Intel® C++ Compiler Classic Developer Guide and Reference

ID 767249
Date 12/16/2022
Public

A newer version of this document is available. Customers should click here to go to the newest version.

Document Table of Contents

Intrinsics for FP Expand and Load Operations

The prototypes for Intel® Advanced Vector Extensions 512 (Intel® AVX-512) intrinsics are located in the zmmintrin.h header file.

To use these intrinsics, include the immintrin.h file as follows:

#include <immintrin.h>


Intrinsic Name

Operation

Corresponding
Intel® AVX-512 Instruction

_mm512_expand_pd, _mm512_mask_expand_pd, _mm512_maskz_expand_pd

Load packed float64 values from dense memory.

VEXPANDPD

_mm512_mask_expandloadu_pd, _mm512_maskz_expandloadu_pd

Load packed float64 values from dense memory.

VEXPANDPD

_mm512_expand_ps, _mm512_mask_expand_ps, _mm512_maskz_expand_ps

Load packed float32 values from dense memory.

VEXPANDPS

_mm512_mask_expandloadu_ps, _mm512_maskz_expandloadu_ps

Load packed float32 values from dense memory.

VEXPANDPS


variable definition
k

writemask used as a selector

a

first source vector element

src

source element to use based on writemask result

mem_addr

pointer to memory address


_mm512_expand_pd

extern __m512d __cdecl _mm512_expand_pd(__m512d a);

Loads contiguous active float64 elements from a (those with their respective bit set in mask k), and stores the result.



_mm512_mask_expand_pd

extern __m512d __cdecl _mm512_mask_expand_pd(__m512d src, __mmask8 k, __m512d a);

Loads contiguous active float64 elements from a (those with their respective bit set in mask k), and stores the result using writemask k (elements are copied from src when the corresponding mask bit is not set).



_mm512_maskz_expand_pd

extern __m512d __cdecl _mm512_maskz_expand_pd(__mmask8 k, __m512d a);

Loads contiguous active float64 elements from a (those with their respective bit set in mask k), and stores the result using zeromask k (elements are zeroed out when the corresponding mask bit is not set).



_mm512_expand_ps

extern __m512 __cdecl _mm512_expand_ps(__m512 a);

Loads contiguous active float32 elements from a (those with their respective bit set in mask k), and stores the result.



_mm512_mask_expand_ps

extern __m512 __cdecl _mm512_mask_expand_ps(__m512 src, __mmask16 k, __m512 a);

Loads contiguous active float32 elements from a (those with their respective bit set in mask k), and stores the result using writemask k (elements are copied from src when the corresponding mask bit is not set).



_mm512_maskz_expand_ps

extern __m512 __cdecl _mm512_maskz_expand_ps(__mmask16 k, __m512 a);

Loads contiguous active float32 elements from a (those with their respective bit set in mask k), and stores the result using zeromask k (elements are zeroed out when the corresponding mask bit is not set).

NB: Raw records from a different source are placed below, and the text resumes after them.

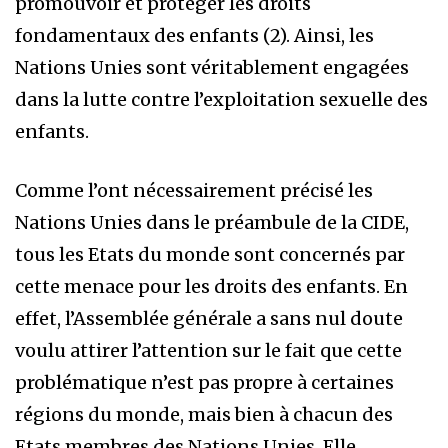
promouvoir et protéger les droits
fondamentaux des enfants (2). Ainsi, les
Nations Unies sont véritablement engagées
dans la lutte contre l’exploitation sexuelle des
enfants.
Comme l’ont nécessairement précisé les
Nations Unies dans le préambule de la CIDE,
tous les Etats du monde sont concernés par
cette menace pour les droits des enfants. En
effet, l’Assemblée générale a sans nul doute
voulu attirer l’attention sur le fait que cette
problématique n’est pas propre à certaines
régions du monde, mais bien à chacun des
Etats membres des Nations Unies. Elle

_mm512_mask_expandloadu_pd

extern __m512d __cdecl _mm512_mask_expandloadu_pd(__m512d src, __mmask8 k, void * mem_addr);

Loads contiguous active float64 elements from unaligned memory at mem_addr (those with their respective bit set in mask k), and stores the result using writemask k (elements are copied from src when the corresponding mask bit is not set).



_mm512_maskz_expandloadu_pd

extern __m512d __cdecl _mm512_maskz_expandloadu_pd(__mmask8 k, void * mem_addr);

Loads contiguous active float64 elements from unaligned memory at mem_addr (those with their respective bit set in mask k), and stores the result using zeromask k (elements are zeroed out when the corresponding mask bit is not set).



_mm512_mask_expandloadu_ps

extern __m512 __cdecl _mm512_mask_expandloadu_ps(__m512 src, __mmask16 k, void * mem_addr);

Loads contiguous active float32 elements from unaligned memory at mem_addr (those with their respective bit set in mask k), and stores the result using writemask k (elements are copied from src when the corresponding mask bit is not set).



_mm512_maskz_expandloadu_ps

extern __m512 __cdecl _mm512_maskz_expandloadu_ps(__mmask16 k, void * mem_addr);

Loads contiguous active float32 elements from unaligned memory at mem_addr (those with their respective bit set in mask k), and stores the result using zeromask k (elements are zeroed out when the corresponding mask bit is not set).